Partial inlining
H.J. Lu
hjl.tools@gmail.com
Mon Jun 28 07:21:00 GMT 2010
On Fri, Jun 25, 2010 at 11:48 AM, H.J. Lu <hjl.tools@gmail.com> wrote:
> On Fri, Jun 25, 2010 at 1:33 AM, Jan Hubicka <hubicka@ucw.cz> wrote:
>>> The above numbers are all with the max-inline-insns-auto reduction?
>>> I'd like to have that adjustment split out as a separate followup patch.
>>
>> Yes, without the change we generally tend to do more inlining (as we produce
>> more inline candidates). Not exactly in all cases: when we split at point
>> that the call to split function is cold, we reduce size even for unchanges
>> max-inlie-insns-auto.
>>
>> I've removed this change from patch and will commit it sequentially.
>>>
>>> The partial-inlining-entry-probability default looks quite high. I would
>>> have expected that guessed probabilities of say
>>>
>>> if (flag)
>>> return;
>>>
>>> make the entry taken 50% of the time? So, did you experiment with
>>> other values than 70 or is that something that is suggested by literature?
>>
>> Well, not really.
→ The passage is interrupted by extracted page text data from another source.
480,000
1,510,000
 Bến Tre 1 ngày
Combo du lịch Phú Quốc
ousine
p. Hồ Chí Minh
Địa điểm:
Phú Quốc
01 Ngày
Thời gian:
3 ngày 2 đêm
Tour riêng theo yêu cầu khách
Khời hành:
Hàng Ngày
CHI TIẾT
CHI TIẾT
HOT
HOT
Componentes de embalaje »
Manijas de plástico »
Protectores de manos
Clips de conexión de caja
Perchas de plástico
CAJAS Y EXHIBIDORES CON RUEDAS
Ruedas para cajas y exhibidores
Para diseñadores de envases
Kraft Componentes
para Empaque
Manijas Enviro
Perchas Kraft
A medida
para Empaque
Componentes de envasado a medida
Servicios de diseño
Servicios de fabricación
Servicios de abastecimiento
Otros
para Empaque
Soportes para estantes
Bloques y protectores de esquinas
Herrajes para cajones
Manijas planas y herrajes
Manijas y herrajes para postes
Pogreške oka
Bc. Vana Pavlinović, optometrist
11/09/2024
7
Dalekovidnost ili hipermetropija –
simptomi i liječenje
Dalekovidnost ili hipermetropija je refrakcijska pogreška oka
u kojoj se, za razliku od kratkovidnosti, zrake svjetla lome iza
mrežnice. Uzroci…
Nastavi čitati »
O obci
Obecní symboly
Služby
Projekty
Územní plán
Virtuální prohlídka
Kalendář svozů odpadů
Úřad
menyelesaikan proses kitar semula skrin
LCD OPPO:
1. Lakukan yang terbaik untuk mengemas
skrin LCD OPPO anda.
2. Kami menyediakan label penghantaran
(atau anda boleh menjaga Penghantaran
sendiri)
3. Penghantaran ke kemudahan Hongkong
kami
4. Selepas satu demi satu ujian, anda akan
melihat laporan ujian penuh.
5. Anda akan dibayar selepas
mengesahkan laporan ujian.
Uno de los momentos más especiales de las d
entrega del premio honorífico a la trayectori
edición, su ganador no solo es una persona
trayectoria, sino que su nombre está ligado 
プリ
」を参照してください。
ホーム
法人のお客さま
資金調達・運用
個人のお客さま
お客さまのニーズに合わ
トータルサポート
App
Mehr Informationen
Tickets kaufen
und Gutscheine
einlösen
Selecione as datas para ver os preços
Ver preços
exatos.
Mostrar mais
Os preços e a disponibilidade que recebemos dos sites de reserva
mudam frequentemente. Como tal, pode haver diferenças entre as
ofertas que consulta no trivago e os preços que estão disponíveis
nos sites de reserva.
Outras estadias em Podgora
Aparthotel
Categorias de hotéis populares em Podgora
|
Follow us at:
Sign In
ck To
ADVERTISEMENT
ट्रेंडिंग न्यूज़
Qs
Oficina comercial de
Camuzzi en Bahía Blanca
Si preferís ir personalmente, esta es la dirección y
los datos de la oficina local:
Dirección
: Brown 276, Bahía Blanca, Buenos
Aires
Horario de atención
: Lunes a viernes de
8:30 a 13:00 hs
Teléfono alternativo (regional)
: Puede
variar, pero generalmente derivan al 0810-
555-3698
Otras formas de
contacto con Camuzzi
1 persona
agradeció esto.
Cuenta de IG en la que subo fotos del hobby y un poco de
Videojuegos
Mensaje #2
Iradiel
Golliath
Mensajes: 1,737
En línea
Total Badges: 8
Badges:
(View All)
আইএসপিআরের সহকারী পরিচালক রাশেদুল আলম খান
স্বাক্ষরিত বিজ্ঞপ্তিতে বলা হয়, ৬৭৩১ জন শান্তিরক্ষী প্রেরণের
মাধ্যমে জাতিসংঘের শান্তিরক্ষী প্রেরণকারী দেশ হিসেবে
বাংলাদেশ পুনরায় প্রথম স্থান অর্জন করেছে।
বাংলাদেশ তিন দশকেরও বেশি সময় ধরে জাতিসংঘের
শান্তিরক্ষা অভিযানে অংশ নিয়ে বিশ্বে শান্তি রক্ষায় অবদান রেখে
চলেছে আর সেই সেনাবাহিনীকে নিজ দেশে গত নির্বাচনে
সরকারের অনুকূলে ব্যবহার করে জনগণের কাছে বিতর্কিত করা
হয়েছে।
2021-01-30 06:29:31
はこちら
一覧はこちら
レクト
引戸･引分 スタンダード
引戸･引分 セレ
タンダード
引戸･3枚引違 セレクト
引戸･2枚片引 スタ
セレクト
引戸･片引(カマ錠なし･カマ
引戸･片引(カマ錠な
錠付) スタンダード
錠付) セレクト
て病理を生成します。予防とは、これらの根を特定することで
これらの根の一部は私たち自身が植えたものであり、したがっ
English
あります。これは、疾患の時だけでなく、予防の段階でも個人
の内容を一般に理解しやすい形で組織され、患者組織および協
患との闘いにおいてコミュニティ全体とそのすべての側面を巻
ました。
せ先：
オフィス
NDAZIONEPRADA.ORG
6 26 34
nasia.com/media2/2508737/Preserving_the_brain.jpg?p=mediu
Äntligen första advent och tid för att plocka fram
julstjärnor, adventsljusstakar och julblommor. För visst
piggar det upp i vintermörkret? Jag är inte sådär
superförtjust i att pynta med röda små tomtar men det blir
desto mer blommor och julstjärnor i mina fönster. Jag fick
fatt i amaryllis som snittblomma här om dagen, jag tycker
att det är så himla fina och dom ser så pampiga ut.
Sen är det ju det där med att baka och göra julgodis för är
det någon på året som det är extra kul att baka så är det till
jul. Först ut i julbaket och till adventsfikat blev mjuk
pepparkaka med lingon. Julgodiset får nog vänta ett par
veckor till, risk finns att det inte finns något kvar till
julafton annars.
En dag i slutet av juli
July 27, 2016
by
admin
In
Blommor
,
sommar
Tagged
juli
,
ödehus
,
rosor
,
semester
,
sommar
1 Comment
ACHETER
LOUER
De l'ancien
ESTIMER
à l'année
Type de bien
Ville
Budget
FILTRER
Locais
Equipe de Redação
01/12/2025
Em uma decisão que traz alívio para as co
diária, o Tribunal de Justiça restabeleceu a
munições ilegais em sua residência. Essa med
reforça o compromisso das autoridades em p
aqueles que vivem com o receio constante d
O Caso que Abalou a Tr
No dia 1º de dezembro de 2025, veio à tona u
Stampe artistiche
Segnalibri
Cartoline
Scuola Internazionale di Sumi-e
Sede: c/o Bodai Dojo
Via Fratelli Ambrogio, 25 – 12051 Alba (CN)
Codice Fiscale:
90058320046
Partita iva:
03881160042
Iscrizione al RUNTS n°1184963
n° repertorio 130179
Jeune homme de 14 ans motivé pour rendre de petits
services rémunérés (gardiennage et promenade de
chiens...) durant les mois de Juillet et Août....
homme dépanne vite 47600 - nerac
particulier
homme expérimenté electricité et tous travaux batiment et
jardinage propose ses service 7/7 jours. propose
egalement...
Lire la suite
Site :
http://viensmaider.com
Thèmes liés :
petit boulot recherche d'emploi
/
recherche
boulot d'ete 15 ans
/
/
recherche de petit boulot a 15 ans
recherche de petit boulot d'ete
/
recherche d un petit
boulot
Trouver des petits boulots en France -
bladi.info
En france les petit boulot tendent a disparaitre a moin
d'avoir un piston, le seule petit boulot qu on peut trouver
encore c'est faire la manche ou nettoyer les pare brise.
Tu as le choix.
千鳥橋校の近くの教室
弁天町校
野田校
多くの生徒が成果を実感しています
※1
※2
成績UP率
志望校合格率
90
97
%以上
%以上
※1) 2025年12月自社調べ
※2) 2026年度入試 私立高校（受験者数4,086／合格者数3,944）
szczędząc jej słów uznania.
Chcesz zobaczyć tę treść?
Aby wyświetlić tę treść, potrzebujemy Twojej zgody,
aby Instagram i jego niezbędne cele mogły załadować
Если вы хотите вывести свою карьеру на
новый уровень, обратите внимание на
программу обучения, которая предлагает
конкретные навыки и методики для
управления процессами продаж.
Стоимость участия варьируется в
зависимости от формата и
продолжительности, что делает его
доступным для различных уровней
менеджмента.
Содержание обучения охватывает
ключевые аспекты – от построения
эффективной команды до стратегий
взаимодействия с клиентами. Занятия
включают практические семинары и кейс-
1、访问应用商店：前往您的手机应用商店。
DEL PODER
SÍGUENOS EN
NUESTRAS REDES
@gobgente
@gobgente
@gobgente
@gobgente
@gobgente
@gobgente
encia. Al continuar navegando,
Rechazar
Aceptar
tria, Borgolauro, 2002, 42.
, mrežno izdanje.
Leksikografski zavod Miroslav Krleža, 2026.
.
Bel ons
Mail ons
It depends on what is inside if conditional.
>> If it is if (flag < 0), lets say, we will hit non-negative heuristics
>> and will predict it with 79%.
>>
>> The value of 70 seemed high enough to take care of most of random fuzz from the
>> heruistics, but it is something I plan to experiment with in the future.
>> In general the predictors on tests of this type are quite ineffective.
>>>
>>> You run ipa-split late during early optimizations. Will the new clone
>>> you create go through the early opts again? Thus, is the placement
>>
>> New clone is not considered by early optimizers. It is added as new
>> function just afterwards. We might want to change this in future, but
>> that is how cgraph_add_new_function works for now (it queues the function
>> to be inserted once IPA pass is done and early optimizations are one
>> IPA pass).
>>
>>> at the very end of early opts critical? If so please add a comment
>>
>> Well, it will work elsewhere too, just you miss optimizations on the split part
>> of function then. In general I see little value in moving it earlier, but I've
>> added coment.
>>
>>> before the NEXT_PASS. I suppose we don't re-run early opts on the
>>> clone as otherwise we could end up splitting it again (and so for
>>> a very large function with cascaded if (x) cheap; if (x) cheap; ....
>>> we will take a very long time to compile because we split of
>>> each if (x) cheap; one after the other? Please add a testcase
>>> like this.)
>>
>> Splitting is considered just once. But while working on pass, just
>> for fun I tried to split at every possible split point and quite surprisingly
>> it did not introduce that much of compile time penalty for such a testcase.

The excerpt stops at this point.